唐拿西也是這個意思:「五十七,你做得也太過份了,不止丟了自己的臉,也去了唐門的顏面!」他吩咐背後兩名隨從,「扶唐方回『龔頭南』去!唐不全,你也跟我一道!」
唐不全只敢低聲(垂首)應道(垂手):「是!」
唐拿西慈眉善目,但就是有一股凜凜神威,他把目光投落在一旁雷變的身上,雷變幾乎就要打了一個寒顫,「雷變。」
雷變忙應:「在。」
「你和楊脫也太胡鬧了。楊公子是外姓人,我們管不著這許多,但雷暴光也沒好好的管教你。」他嚴峻地道,一面說著一面彈落他指甲上的泥垢,「你把雷暴光一併找來,限今晚之內到龔頭南的」五飛金「分堂,雷以迅雷二當家自然會處置。」
雷變顫聲道:「是。」
迄此,大家都鬆了一口氣。
唐拿西向眾人抱拳道:「此事都是我門中的人不爭氣、不長進、不像話,倒是叨擾了各位,也讓大家見笑了。我自會把唐方醫治,也會處罰鬧事的人,這事就此承謝諸位的見義勇為了。」
眾人忙答:「哪裡哪裡。」「客氣客氣。」「應該的,武林同道,守望相助嘛。」「不必謝了。路見不平,拔刀相助而已。」其實,剛才出手打抱不平的,根本沒他們的份。
「可是……」徐舞卻依然放心不下,「唐姑娘的傷……」
「不礙事的。」唐拿西微笑注視徐舞,「它的傷是因在接斧頭之際沾了斧上的毒,這是南溫家的『快哉風』,我也冶不了,但『五飛金』裡的溫若紅溫四當家,就一定藥到毒除。
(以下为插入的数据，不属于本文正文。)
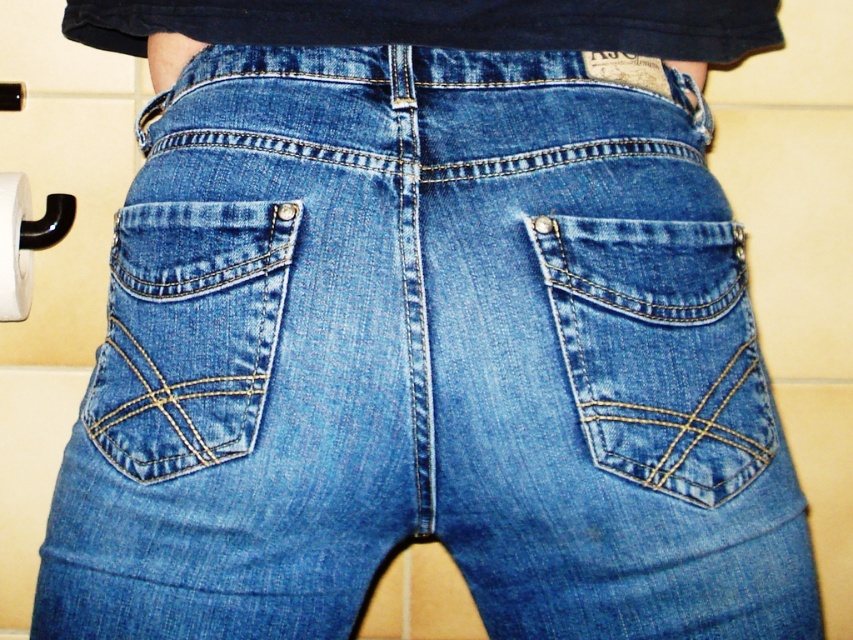 Is denim blue jeans pocket at lower left in front of white paper roll at lower left?

That is True.

Where is `denim blue jeans pocket at lower left`? denim blue jeans pocket at lower left is located at coordinates (189, 333).

The image size is (853, 640). Find the location of `denim blue jeans pocket at lower left`. denim blue jeans pocket at lower left is located at coordinates (189, 333).

Is the position of denim/jeans pocket at center more distant than that of white matte toilet paper at lower left?

No, denim/jeans pocket at center is in front of white matte toilet paper at lower left.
」
「不過……」徐舞仍然擔心,「她……」「她」什麼?他自己能說什麼?他只不過是-個「外人」!而唐方是個又美麗又有名氣的女子,更是名門望族裡年輕一代最出色的人物。
就在這時,台上的唐方忽微微掙動了一下,發出了一聲輕輕的呻吟。
唐拿西動也沒動(甚至肩不聳、膝不屈、腳尖不蹺)的就躍上了台。
「……是你?廿四叔……我……」唐方衰弱的說,「是五七叔他們……」
「我知道,」唐拿西握看唐方的小手,「你放心吧。」
唐方嘴角露出一絲微笑,笑意未成,她已合上雙目,不知是因為太倦了,還是暈了過去。
她的笑意末展,但梨渦仍然深深。
徐舞看在眼裡。
他心裡有一聲歎息。
他忽然聽到那一聲歎息。
(是他自己的嗎?)
(但他明明強抑著沒歎出聲呀!)
──到底是誰在歎息呢?
──為什麼歎息?
他遊目四顧,卻找不到歎出他心裡所要歎的那一聲息的那個歎息人。當目光再回到台上的時候,唐拿西已著人把唐方扶走了。
擂台木板上,仍遺留著那柄沾毒的斧頭。
(她走了。)
(──一切都要結束了麼?)
(我在何年何月何日何時才會再見著她呢?)
(她傷會不會好?毒能不能解?她快不快復元?)
(她進了『五飛金』,我便不能跟進去了,這樣就跟她分手了嗎?她心裡可記得有一個我?)
徐舞茫茫然的,想到她不知幾時傷好?他何時才能再見著她?到時候,她恐怕壓根兒不知道有個他了。想著想著,眼也有點潮濕起來。男子漢怎可掉淚?他趕快拭去淚影,但拭不去心中那一種生離死別的感覺。
卻聽群眾一陣騷然。
原來在擂台後找出一具死屍,臉已遭毀,僅在他的鏢囊裡找著好一些奇形怪狀的暗器,上面都刻有「唐」字。
──想必是唐家名不見經傳的子弟。
唐門暗器,一向嚴格管制配給,都得要憑票簽提,所以說,唐門子弟是無法假冒的:一是發暗器的獨門手法冒充不來,二是唐門暗器也根本偽造不了。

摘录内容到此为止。